MAGNET: Improving the Multilingual Fairness of Language Models with Adaptive Gradient-Based Tokenization
- URL: http://arxiv.org/abs/2407.08818v1
- Date: Thu, 11 Jul 2024 18:59:21 GMT
- Title: MAGNET: Improving the Multilingual Fairness of Language Models with Adaptive Gradient-Based Tokenization
- Authors: Orevaoghene Ahia, Sachin Kumar, Hila Gonen, Valentin Hoffman, Tomasz Limisiewicz, Yulia Tsvetkov, Noah A. Smith,
- Abstract summary: In multilingual settings, non-Latin scripts and low-resource languages are usually disadvantaged in terms of language models' utility, efficiency, and cost.
We propose multilingual adaptive gradient-based tokenization to reduce over-segmentation via adaptive gradient-based subword tokenization.
- Score: 75.2540291039202
- License: http://creativecommons.org/licenses/by/4.0/
- Abstract: In multilingual settings, non-Latin scripts and low-resource languages are usually disadvantaged in terms of language models' utility, efficiency, and cost.
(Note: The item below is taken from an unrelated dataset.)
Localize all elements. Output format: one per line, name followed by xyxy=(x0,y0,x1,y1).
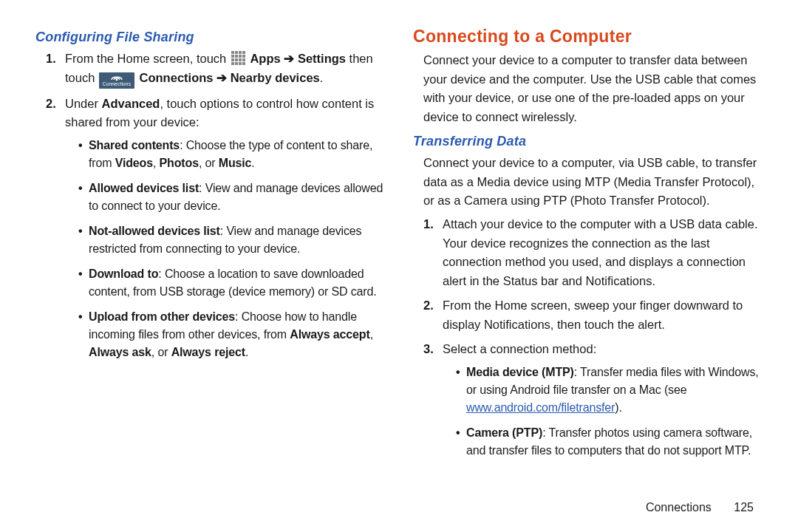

Specifically, previous studies have reported multiple modeling biases that the current tokenization algorithms introduce to non-Latin script languages, the main one being over-segmentation. In this work, we propose MAGNET; multilingual adaptive gradient-based tokenization to reduce over-segmentation via adaptive gradient-based subword tokenization. MAGNET learns to predict segment boundaries between byte tokens in a sequence via sub-modules within the model, which act as internal boundary predictors (tokenizers). Previous gradient-based tokenization methods aimed for uniform compression across sequences by integrating a single boundary predictor during training and optimizing it end-to-end through stochastic reparameterization alongside the next token prediction objective. However, this approach still results in over-segmentation for non-Latin script languages in multilingual settings. In contrast, MAGNET offers a customizable architecture where byte-level sequences are routed through language-script-specific predictors, each optimized for its respective language script. This modularity enforces equitable segmentation granularity across different language scripts compared to previous methods. Through extensive experiments, we demonstrate that in addition to reducing segmentation disparities, MAGNET also enables faster language modelling and improves downstream utility.